Bei „Hamburg testet Grundeinkommen“ lag das Budget bei 1,67 Millionen Euro. Fast die Hälfte – 788.000 Euro – kam von der dm-Werner-Stiftung aus Karlsruhe, errichtet vom dm-Gründer Götz W. Werner, der das Grundeinkommen jahrelang propagierte. Weitere große Posten kamen von der Haleakala-Stiftung und der Eutopia Foundation. In Summe mehr als 80 Prozent des gesamten Budgets aus drei Quellen. Das ist nicht „Bürgerinitiative“. Das ist ein finanziertes Projekt.
Beim „Hamburger Zukunftsentscheid“ war das Grundmuster identisch, nur der Motor ein anderer: Campact. Und genau hier setzt der Punkt an, den WELT-Journalist Axel Bojanowski anspricht: Wenn Campact als Kampagnenmaschine auftritt, bleibt oft im Dunkeln, welche Großspender hinter diesem Apparat stehen. Bojanowski nennt das ausdrücklich „nicht transparent“ und verweist auf einen möglichen Kern des Interesses: Klimapolitik als Hebel, mit dem sich auch deutsche Wirtschaftskraft massiv schwächen lässt, wenn es manch anderen nützt.
Die Initiative Transparente Demokratie beziffert den Einfluss ganz konkret: Mit weitem Abstand größter Finanzier der Kampagne zur Hamburger Klimaneutralität bis 2040 sei Campact gewesen – über 460.000 Euro und damit knapp die Hälfte der Gesamtkosten. Mehr als die Hälfte der knapp 910.000 Euro Gesamtbudget stammte damit aus einem Berliner Kampagnenzentrum, das nicht nur Inhalte setzt, sondern über Geld und Infrastruktur den Ton bestimmt. Dazu kamen weitere Geldströme aus den Niederlanden (European Climate Foundation, Patagonia Europe Coöperatief), aus Norwegen (UNIFOR-Stiftung der Familie Opsvik) und wieder die Haleakala-Stiftung. Man muss es aussprechen: Volksentscheide, gedacht als Instrument lokaler Selbstbestimmung, werden so zu einem Spielfeld internationaler Geldströme und Interessen.

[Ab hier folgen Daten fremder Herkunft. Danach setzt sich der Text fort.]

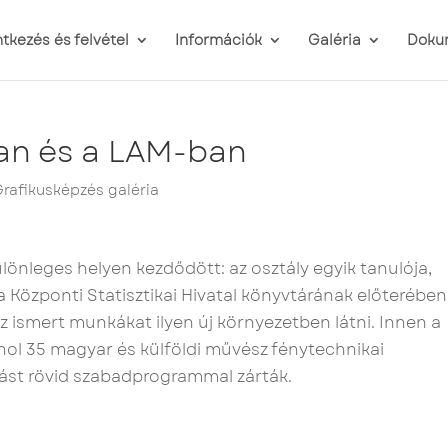
ntkezés és felvétel
Információk
Galéria
Doku
an és a LAM-ban
rafikusképzés galéria
ülönleges helyen kezdődött: az osztály egyik tanulója,
a Központi Statisztikai Hivatal könyvtárának előterében
 az ismert munkákat ilyen új környezetben látni. Innen a
hol 35 magyar és külföldi művész fénytechnikai
ulást rövid szabadprogrammal zárták.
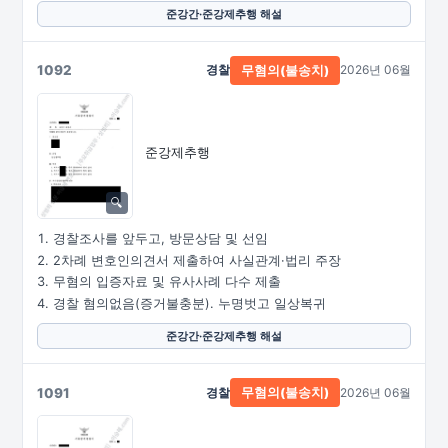
준강간·준강제추행 해설
1092
경찰
2026년 06월
무혐의(불송치)
준강제추행
경찰조사를 앞두고, 방문상담 및 선임
2차례 변호인의견서 제출하여 사실관계·법리 주장
무혐의 입증자료 및 유사사례 다수 제출
경찰 혐의없음(증거불충분). 누명벗고 일상복귀
준강간·준강제추행 해설
1091
경찰
2026년 06월
무혐의(불송치)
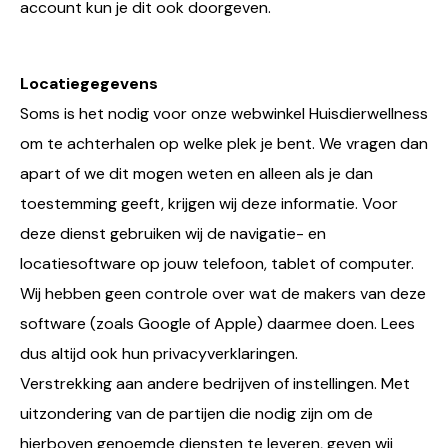
account kun je dit ook doorgeven.
Locatiegegevens
Soms is het nodig voor onze webwinkel Huisdierwellness
om te achterhalen op welke plek je bent. We vragen dan
apart of we dit mogen weten en alleen als je dan
toestemming geeft, krijgen wij deze informatie. Voor
deze dienst gebruiken wij de navigatie- en
locatiesoftware op jouw telefoon, tablet of computer.
Wij hebben geen controle over wat de makers van deze
software (zoals Google of Apple) daarmee doen. Lees
dus altijd ook hun privacyverklaringen.
Verstrekking aan andere bedrijven of instellingen. Met
uitzondering van de partijen die nodig zijn om de
hierboven genoemde diensten te leveren, geven wij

Währenddessen fiel das echte Hamburger Kleingeld bemerkenswert klein aus. Beim Zukunftsentscheid kamen über private Spenden nur gut 100.000 Euro zusammen. Größter Privatspender war Michael Otto mit 15.000 Euro – und selbst er distanzierte sich kurz vor der Abstimmung von der Kampagne. Das ist das Gegenteil einer breiten, lokalen Trägerschaft.

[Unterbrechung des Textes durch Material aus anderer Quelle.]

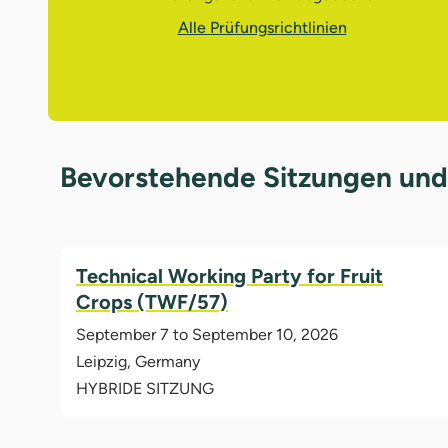
Alle Prüfungsrichtlinien
Bevorstehende Sitzungen und
Technical Working Party for Fruit
Crops (TWF/57)
September 7 to September 10, 2026
Leipzig, Germany
HYBRIDE SITZUNG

Auch das Personalbild passt dazu. Die Grundeinkommensinitiative investierte über eine Million Euro in bezahlte Kräfte. Beim Klimaentscheid waren externe Personalkosten niedrig, weil Fridays for Future Hamburg und der NABU mobilisieren konnten: Unterschriften sammeln, Infostände, Plakate. Trotzdem gab es professionelle Unterstützung durch eine Hamburger Werbeagentur, die Leistungen im Wert von 30.000 Euro beisteuerte. Bürgerengagement trifft Kampagnenhandwerk. Aber das große Gewicht liegt beim Geld, nicht beim Ehrenamt.

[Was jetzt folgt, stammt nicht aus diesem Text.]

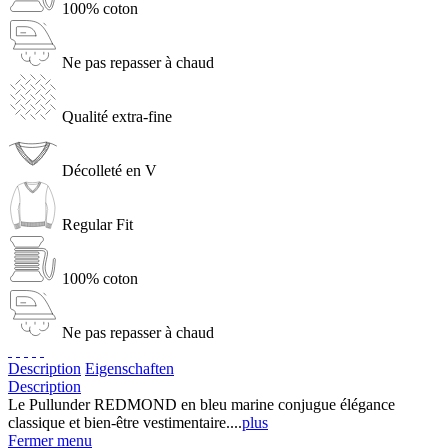
100% coton
Ne pas repasser à chaud
Qualité extra-fine
Décolleté en V
Regular Fit
100% coton
Ne pas repasser à chaud
Description
Eigenschaften
Description
Le Pullunder REDMOND en bleu marine conjugue élégance
classique et bien-être vestimentaire....
plus
Fermer menu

Das wirklich Politische daran ist die Regelungslücke. Parteien dürfen keine Auslandsspenden annehmen und keine erkennbar interessengebundenen Zuwendungen, zumindest nicht in dieser Form. Volksinitiativen hingegen bewegen sich in einem massiven Graubereich, der solche Beschränkungen bislang nicht kennen will. Wer genug Mittel hat, kann also kommunale Entscheidungen mitfinanzieren, ohne den Kontrollen zu unterliegen, die sonst als Mindeststandard gelten.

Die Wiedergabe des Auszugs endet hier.